TASK INPUT section start
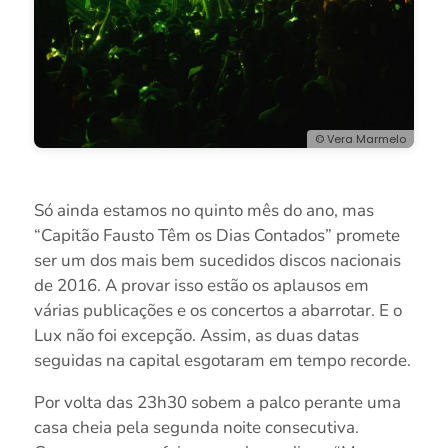
© Vera Marmelo
Só ainda estamos no quinto mês do ano, mas
“Capitão Fausto Têm os Dias Contados” promete
ser um dos mais bem sucedidos discos nacionais
de 2016. A provar isso estão os aplausos em
várias publicações e os concertos a abarrotar. E o
Lux não foi excepção. Assim, as duas datas
seguidas na capital esgotaram em tempo recorde.
Por volta das 23h30 sobem a palco perante uma
casa cheia pela segunda noite consecutiva.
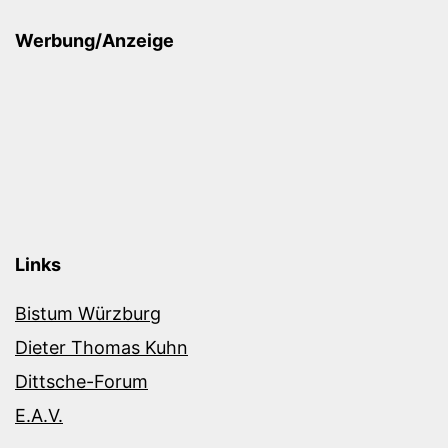
Werbung/Anzeige
Links
Bistum Würzburg
Dieter Thomas Kuhn
Dittsche-Forum
E.A.V.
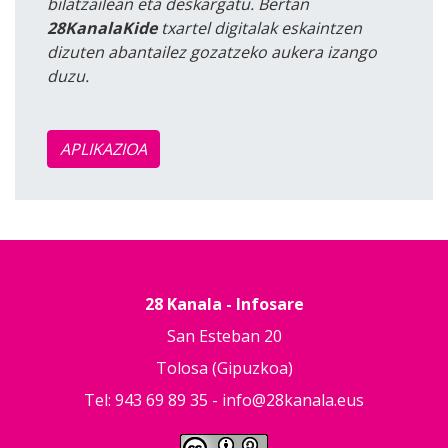
bilatzailean eta deskargatu. Bertan
28KanalaKide
txartel digitalak eskaintzen
dizuten abantailez gozatzeko aukera izango
duzu.
APLIKAZIOA
28 Kanala - Infosare
San Esteban 20
Tolosa (Gipuzkoa)
Tel: 943 69 89 35 -
info@28kanala.eus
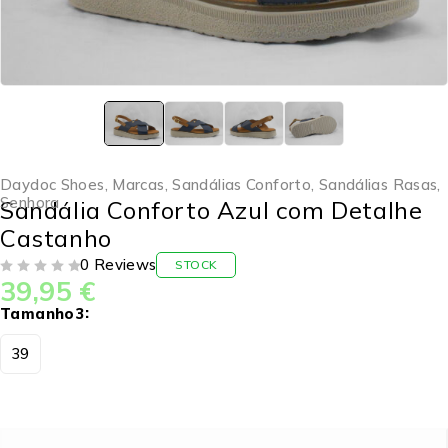
Daydoc Shoes
,
Marcas
,
Sandálias Conforto
,
Sandálias Rasas
,
Senhora
Sandália Conforto Azul com Detalhe
Castanho
0 Reviews
STOCK
39,95
€
DE 5
Tamanho3
39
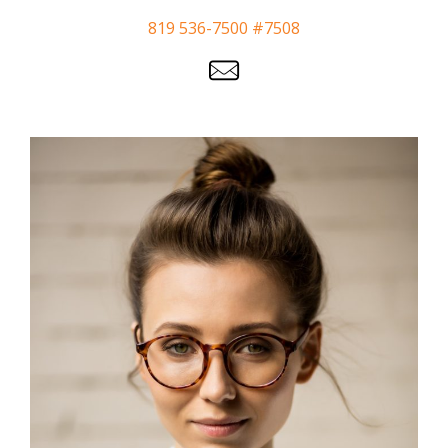
819 536-7500 #7508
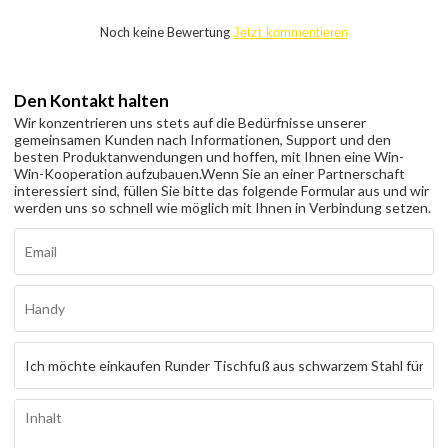
Noch keine Bewertung
Jetzt kommentieren
Den Kontakt halten
Wir konzentrieren uns stets auf die Bedürfnisse unserer
gemeinsamen Kunden nach Informationen, Support und den
besten Produktanwendungen und hoffen, mit Ihnen eine Win-
Win-Kooperation aufzubauen.
Wenn Sie an einer Partnerschaft
interessiert sind, füllen Sie bitte das folgende Formular aus und wir
werden uns so schnell wie möglich mit Ihnen in Verbindung setzen.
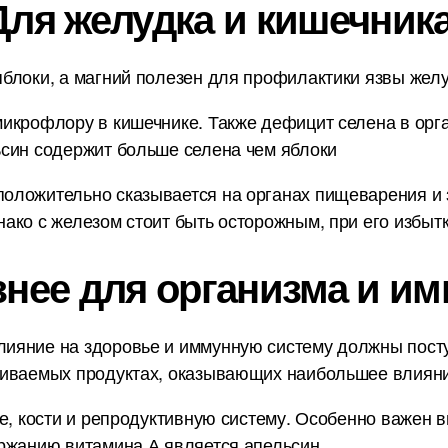
Для желудка и кишечника
блоки, а магний полезен для профилактики язвы желуд
икрофлору в кишечнике. Также дефицит селена в орг
ьсин содержит больше селена чем яблоки
оложительно сказывается на органах пищеварения и з
ако с железом стоит быть осторожным, при его избытк
знее для организма и им
ияние на здоровье и иммунную систему должны пост
ниваемых продуктах, оказывающих наибольшее влияни
е, кости и репродуктивную систему. Особенно важен в
ржанию витамина А является апельсин.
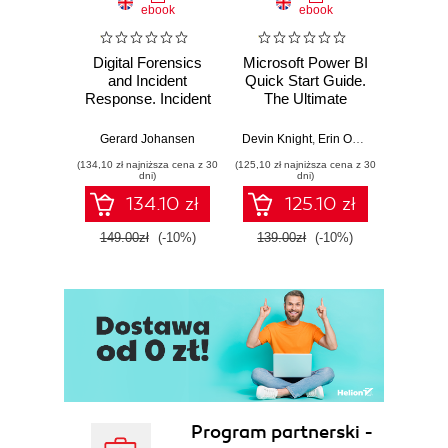
ebook
ebook
Digital Forensics
Microsoft Power BI
Pract
and Incident
Quick Start Guide.
Intel
Response. Incident
The Ultimate
Data-D
Response tools
Beginner's Guide
Hunti
and techniques for
to Power BI, Data
your c
Gerard Johansen
Devin Knight
,
Erin Ostrowsky
,
Mitchel
effective cyber
Storytelling, AI
effor
(134,10 zł najniższa cena z 30
(125,10 zł najniższa cena z 30
(116,10 zł 
threat response -
Tools, and
dete
dni)
dni)
Fourth Edition
Microsoft Fabric -
def
134.10 zł
125.10 zł
Fourth Edition
ATT&C
tool
149.00zł
(-10%)
139.00zł
(-10%)
129.0
E
Program partnerski -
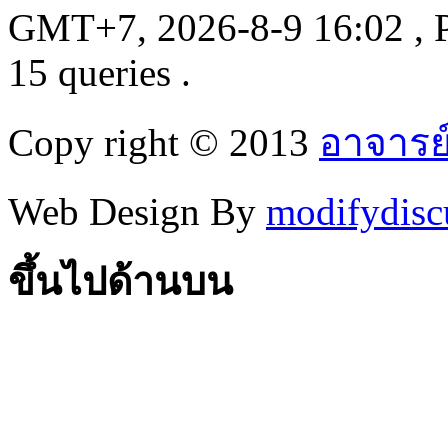
GMT+7, 2026-8-9 16:02
, 
15 queries .
Copy right © 2013
อาจารย
Web Design By
modifydisc
ขึ้นไปด้านบน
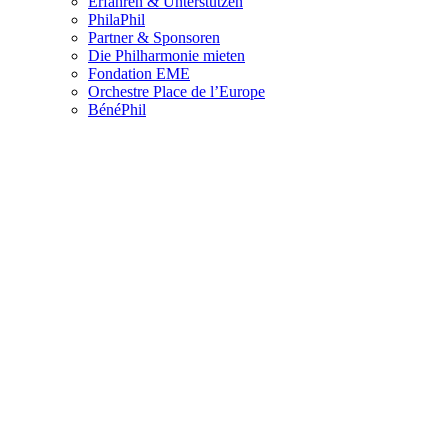
Erfahren & Unterstützen
PhilaPhil
Partner & Sponsoren
Die Philharmonie mieten
Fondation EME
Orchestre Place de l’Europe
BénéPhil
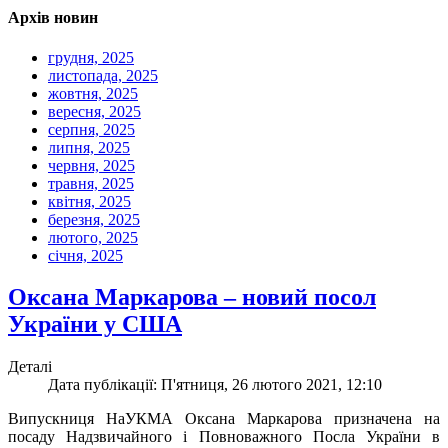
Архів новин
грудня, 2025
листопада, 2025
жовтня, 2025
вересня, 2025
серпня, 2025
липня, 2025
червня, 2025
травня, 2025
квітня, 2025
березня, 2025
лютого, 2025
січня, 2025
Оксана Маркарова – новий посол
України у США
Деталі
Дата публікації: П'ятниця, 26 лютого 2021, 12:10
Випускниця НаУКМА Оксана Маркарова призначена на
посаду Надзвичайного і Повноважного Посла України в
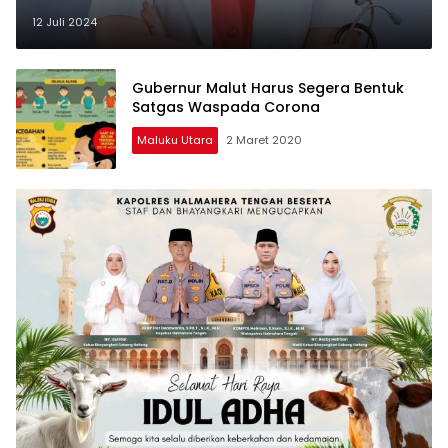
12 Juli 2024
Gubernur Malut Harus Segera Bentuk
Satgas Waspada Corona
Maluku Utara
2 Maret 2020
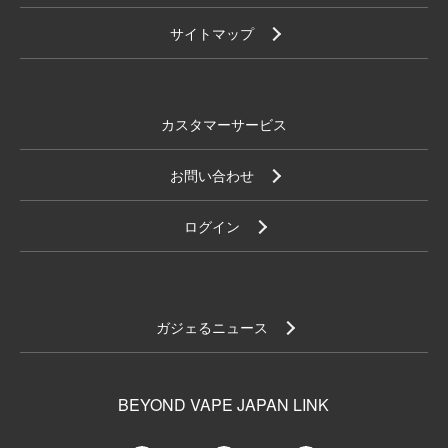
サイトマップ
カスタマーサービス
お問い合わせ
ログイン
ガジェるニュース
BEYOND VAPE JAPAN LINK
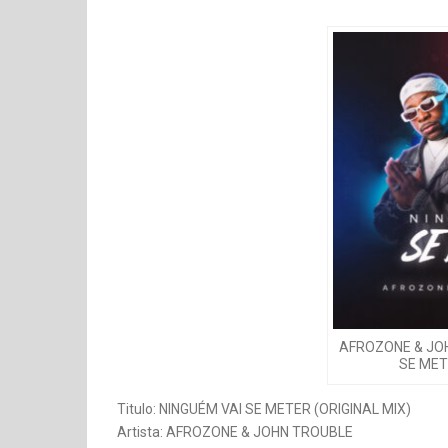
AFROZONE & JOH
SE MET
Titulo: NINGUÉM VAI SE METER (ORIGINAL MIX)
Artista: AFROZONE & JOHN TROUBLE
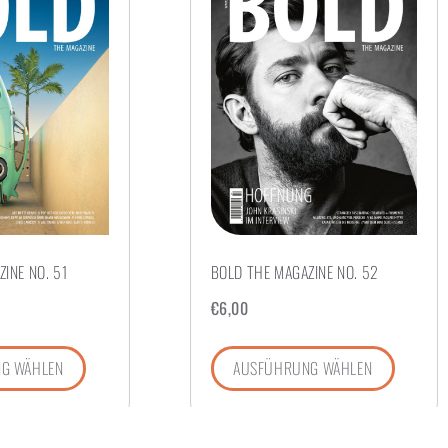
INE NO. 51
BOLD THE MAGAZINE NO. 52
€
6,00
G WÄHLEN
AUSFÜHRUNG WÄHLEN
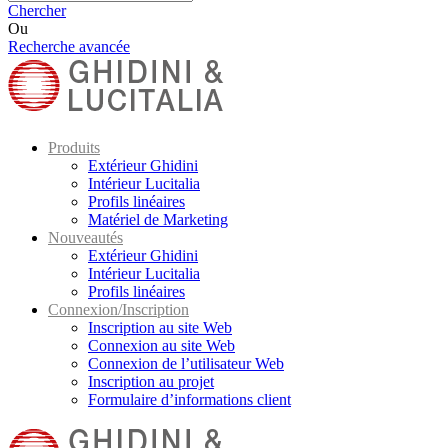
Chercher
Ou
Recherche avancée
Produits
Extérieur Ghidini
Intérieur Lucitalia
Profils linéaires
Matériel de Marketing
Nouveautés
Extérieur Ghidini
Intérieur Lucitalia
Profils linéaires
Connexion/Inscription
Inscription au site Web
Connexion au site Web
Connexion de l’utilisateur Web
Inscription au projet
Formulaire d’informations client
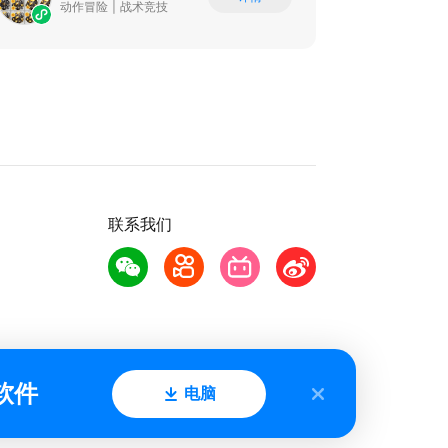
动作冒险
|
战术竞技
联系我们
软件
电脑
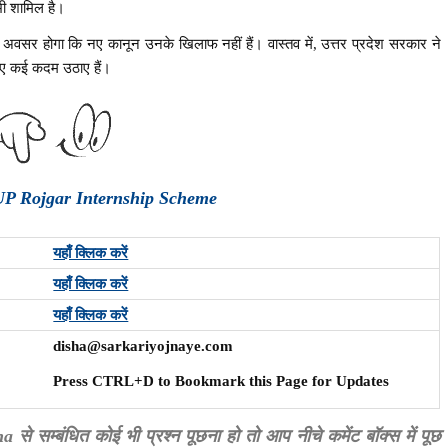
भी शामिल है।
वसर होगा कि नए कानून उनके खिलाफ नहीं हैं। वास्तव में, उत्तर प्रदेश सरकार ने
िए कई कदम उठाए हैं।
UP Rojgar Internship Scheme
यहाँ क्लिक करें
यहाँ क्लिक करें
यहाँ क्लिक करें
disha@sarkariyojnaye.com
Press CTRL+D to Bookmark this Page for Updates
्बंधित कोई भी प्रश्न पूछना हो तो आप नीचे कमेंट बॉक्स में पूछ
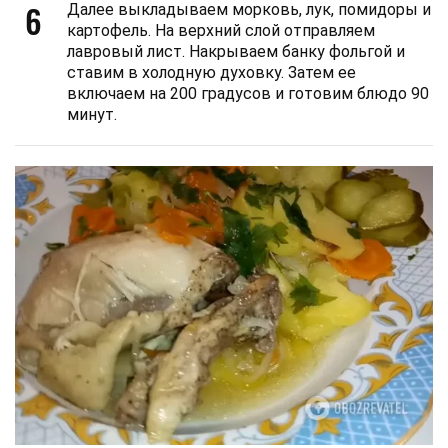
6
Далее выкладываем морковь, лук, помидоры и
картофель. На верхний слой отправляем
лавровый лист. Накрываем банку фольгой и
ставим в холодную духовку. Затем ее
включаем на 200 градусов и готовим блюдо 90
минут.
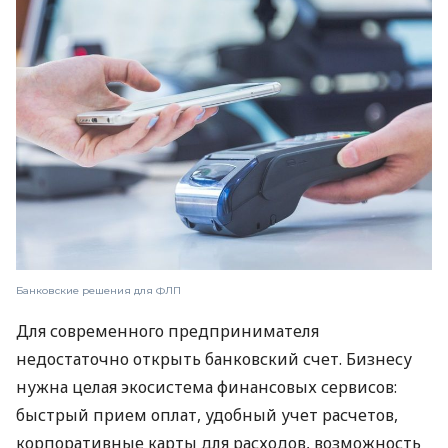
Банковские решения для ФЛП
Для современного предпринимателя
недостаточно открыть банковский счет. Бизнесу
нужна целая экосистема финансовых сервисов:
быстрый прием оплат, удобный учет расчетов,
корпоративные карты для расходов, возможность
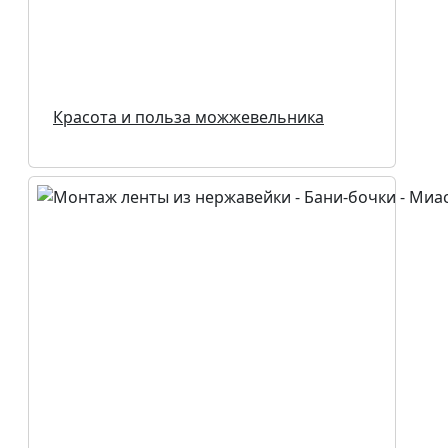
Красота и польза можжевельника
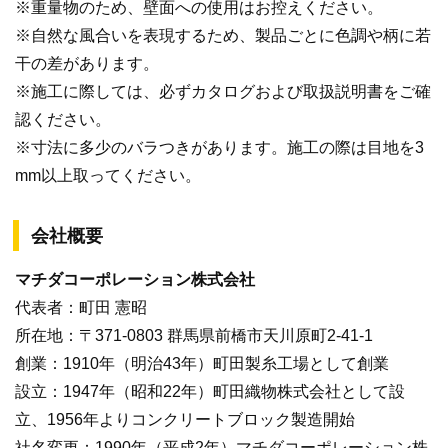
※重量物のため、壁面への使用はお控えください。
※自然な風合いを表現するため、製品ごとに色調や柄に若
干の差があります。
※施工に際しては、必ずカタログおよび取扱説明書をご確
認ください。
※寸法に多少のバラつきがあります。施工の際は目地を3
mm以上取ってください。
会社概要
マチダコーポレーション株式会社
代表者：町田 憲昭
所在地：〒371-0803 群馬県前橋市天川原町2-41-1
創業：1910年（明治43年）町田製糸工場として創業
設立：1947年（昭和22年）町田織物株式会社として設
立、1956年よりコンクリートブロック製造開始
社名変更：1990年（平成2年）マチダコーポレーション株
TASK INPUT section end
- _WORK REQUEST_:
A word-for-word copy of the records is needed, with no pictures carried over.

- _EXERCISE RESULT_:
© Vera Marmelo
Só ainda estamos no quinto mês do ano, mas
“Capitão Fausto Têm os Dias Contados” promete
ser um dos mais bem sucedidos discos nacionais
de 2016. A provar isso estão os aplausos em
várias publicações e os concertos a abarrotar. E o
Lux não foi excepção. Assim, as duas datas
seguidas na capital esgotaram em tempo recorde.
Por volta das 23h30 sobem a palco perante uma
casa cheia pela segunda noite consecutiva.
Werbung/Anzeige
Links
Bistum Würzburg
Dieter Thomas Kuhn
Dittsche-Forum
E.A.V.
bilatzailean eta deskargatu. Bertan
28KanalaKide
txartel digitalak eskaintzen
dizuten abantailez gozatzeko aukera izango
duzu.
APLIKAZIOA
28 Kanala - Infosare
San Esteban 20
Tolosa (Gipuzkoa)
Tel: 943 69 89 35 -
info@28kanala.eus
Daydoc Shoes
,
Marcas
,
Sandálias Conforto
,
Sandálias Rasas
,
Senhora
Sandália Conforto Azul com Detalhe
Castanho
0 Reviews
STOCK
39,95
€
DE 5
Tamanho3
39
819 536-7500 #7508
Noch keine Bewertung
Jetzt kommentieren
Den Kontakt halten
Wir konzentrieren uns stets auf die Bedürfnisse unserer
gemeinsamen Kunden nach Informationen, Support und den
besten Produktanwendungen und hoffen, mit Ihnen eine Win-
Win-Kooperation aufzubauen.
Wenn Sie an einer Partnerschaft
interessiert sind, füllen Sie bitte das folgende Formular aus und wir
werden uns so schnell wie möglich mit Ihnen in Verbindung setzen.
Для желудка и кишечника
блоки, а магний полезен для профилактики язвы желуд
икрофлору в кишечнике. Также дефицит селена в орг
ьсин содержит больше селена чем яблоки
оложительно сказывается на органах пищеварения и з
ако с железом стоит быть осторожным, при его избытк
знее для организма и им
ияние на здоровье и иммунную систему должны пост
ниваемых продуктах, оказывающих наибольшее влияни
е, кости и репродуктивную систему. Особенно важен в
ржанию витамина А является апельсин.
ebook
ebook
Digital Forensics
Microsoft Power BI
Pract
and Incident
Quick Start Guide.
Intel
Response. Incident
The Ultimate
Data-D
Response tools
Beginner's Guide
Hunti
and techniques for
to Power BI, Data
your c
Gerard Johansen
Devin Knight
,
Erin Ostrowsky
,
Mitchel
effective cyber
Storytelling, AI
effor
(134,10 zł najniższa cena z 30
(125,10 zł najniższa cena z 30
(116,10 zł 
threat response -
Tools, and
dete
dni)
dni)
Fourth Edition
Microsoft Fabric -
def
134.10 zł
125.10 zł
Fourth Edition
ATT&C
tool
149.00zł
(-10%)
139.00zł
(-10%)
129.0
E
Program partnerski -
GMT+7, 2026-8-9 16:02
, 
15 queries .
Copy right © 2013
อาจารย
Web Design By
modifydisc
ขึ้นไปด้านบน
Erfahren & Unterstützen
PhilaPhil
Partner & Sponsoren
Die Philharmonie mieten
Fondation EME
Orchestre Place de l’Europe
BénéPhil
Архів новин
грудня, 2025
листопада, 2025
жовтня, 2025
вересня, 2025
серпня, 2025
липня, 2025
червня, 2025
травня, 2025
квітня, 2025
березня, 2025
лютого, 2025
січня, 2025
Оксана Маркарова – новий посол
України у США
Деталі
Дата публікації: П'ятниця, 26 лютого 2021, 12:10
Випускниця НаУКМА Оксана Маркарова призначена на
посаду Надзвичайного і Повноважного Посла України в
12 Juli 2024
Gubernur Malut Harus Segera Bentuk
Satgas Waspada Corona
Maluku Utara
2 Maret 2020
サイトマップ
カスタマーサービス
お問い合わせ
ログイン
ガジェるニュース
BEYOND VAPE JAPAN LINK
AFROZONE & JOH
SE MET
Titulo: NINGUÉM VAI SE METER (ORIGINAL MIX)
Artista: AFROZONE & JOHN TROUBLE
INE NO. 51
BOLD THE MAGAZINE NO. 52
€
6,00
G WÄHLEN
AUSFÜHRUNG WÄHLEN
Chercher
Ou
Recherche avancée
Produits
Extérieur Ghidini
Intérieur Lucitalia
Profils linéaires
Matériel de Marketing
Nouveautés
Extérieur Ghidini
Intérieur Lucitalia
Profils linéaires
Connexion/Inscription
Inscription au site Web
Connexion au site Web
Connexion de l’utilisateur Web
Inscription au projet
Formulaire d’informations client
动作冒险
|
战术竞技
联系我们
软件
电脑
भी शामिल है।
वसर होगा कि नए कानून उनके खिलाफ नहीं हैं। वास्तव में, उत्तर प्रदेश सरकार ने
िए कई कदम उठाए हैं।
UP Rojgar Internship Scheme
यहाँ क्लिक करें
यहाँ क्लिक करें
यहाँ क्लिक करें
disha@sarkariyojnaye.com
Press CTRL+D to Bookmark this Page for Updates
्बंधित कोई भी प्रश्न पूछना हो तो आप नीचे कमेंट बॉक्स में पूछ
6
Далее выкладываем морковь, лук, помидоры и
картофель. На верхний слой отправляем
лавровый лист. Накрываем банку фольгой и
ставим в холодную духовку. Затем ее
включаем на 200 градусов и готовим блюдо 90
минут.
Банковские решения для ФЛП
Для современного предпринимателя
недостаточно открыть банковский счет. Бизнесу
нужна целая экосистема финансовых сервисов:
быстрый прием оплат, удобный учет расчетов,
корпоративные карты для расходов, возможность
Красота и польза можжевельника
※重量物のため、壁面への使用はお控えください。
※自然な風合いを表現するため、製品ごとに色調や柄に若
干の差があります。
※施工に際しては、必ずカタログおよび取扱説明書をご確
認ください。
※寸法に多少のバラつきがあります。施工の際は目地を3
mm以上取ってください。
会社概要
マチダコーポレーション株式会社
代表者：町田 憲昭
所在地：〒371-0803 群馬県前橋市天川原町2-41-1
創業：1910年（明治43年）町田製糸工場として創業
設立：1947年（昭和22年）町田織物株式会社として設
立、1956年よりコンクリートブロック製造開始
社名変更：1990年（平成2年）マチダコーポレーション株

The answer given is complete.